SUPPLIED INFORMATION:
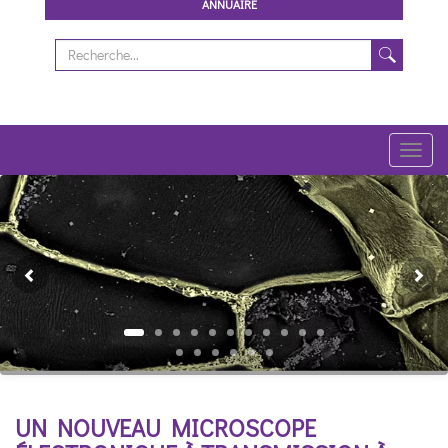
ANNUAIRE
Toggl
navig
Previous
Ne
UN NOUVEAU MICROSCOPE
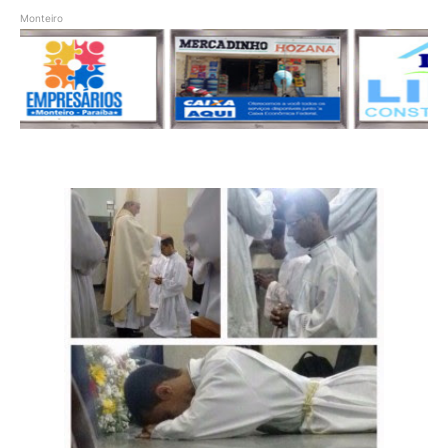
Monteiro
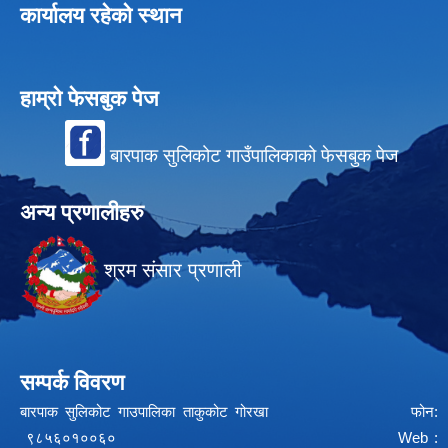
कार्यालय रहेको स्थान
हाम्रो फेसबुक पेज
बारपाक सुलिकोट गाउँपालिकाको फेसबुक पेज
अन्य प्रणालीहरु
श्रम संसार प्रणाली
सम्पर्क विवरण
बारपाक सुलिकोट गाउपालिका ताकुकोट गोरखा फोन:
९८५६०१००६० Web :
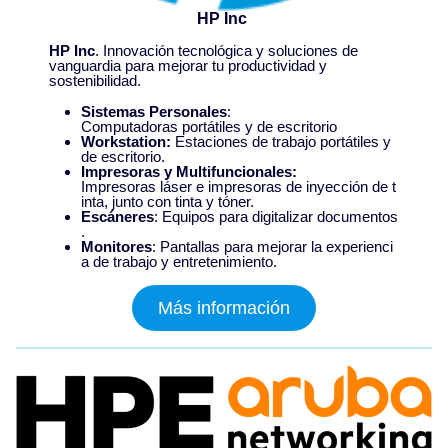
HP Inc
HP Inc
. Innovación tecnológica y soluciones de
vanguardia para mejorar tu productividad y
sostenibilidad.
Sistemas Personales
:
Computadoras portátiles y de escritorio
Workstation:
Estaciones de trabajo portátiles y
de escritorio.
Impresoras y Multifuncionales:
Impresoras láser e impresoras de inyección de t
inta, junto con tinta y tóner.
Escáneres
: Equipos para digitalizar documentos
.
Monitores
: Pantallas para mejorar la experienci
a de trabajo y entretenimiento.
Más información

TASK REQUIREMENTS: Print out every entry above without changing a word, and leave out the pictures.

RESULT FOR THIS EXERCISE:
ANNUAIRE
Toggl
navig
Previous
Ne
UN NOUVEAU MICROSCOPE
Monteiro
कार्यालय रहेको स्थान
हाम्रो फेसबुक पेज
बारपाक सुलिकोट गाउँपालिकाको फेसबुक पेज
अन्य प्रणालीहरु
श्रम संसार प्रणाली
सम्पर्क विवरण
बारपाक सुलिकोट गाउपालिका ताकुकोट गोरखा फोन:
९८५६०१००६० Web :
HP Inc
HP Inc
. Innovación tecnológica y soluciones de
vanguardia para mejorar tu productividad y
sostenibilidad.
Sistemas Personales
:
Computadoras portátiles y de escritorio
Workstation:
Estaciones de trabajo portátiles y
de escritorio.
Impresoras y Multifuncionales:
Impresoras láser e impresoras de inyección de t
inta, junto con tinta y tóner.
Escáneres
: Equipos para digitalizar documentos
.
Monitores
: Pantallas para mejorar la experienci
a de trabajo y entretenimiento.
Más información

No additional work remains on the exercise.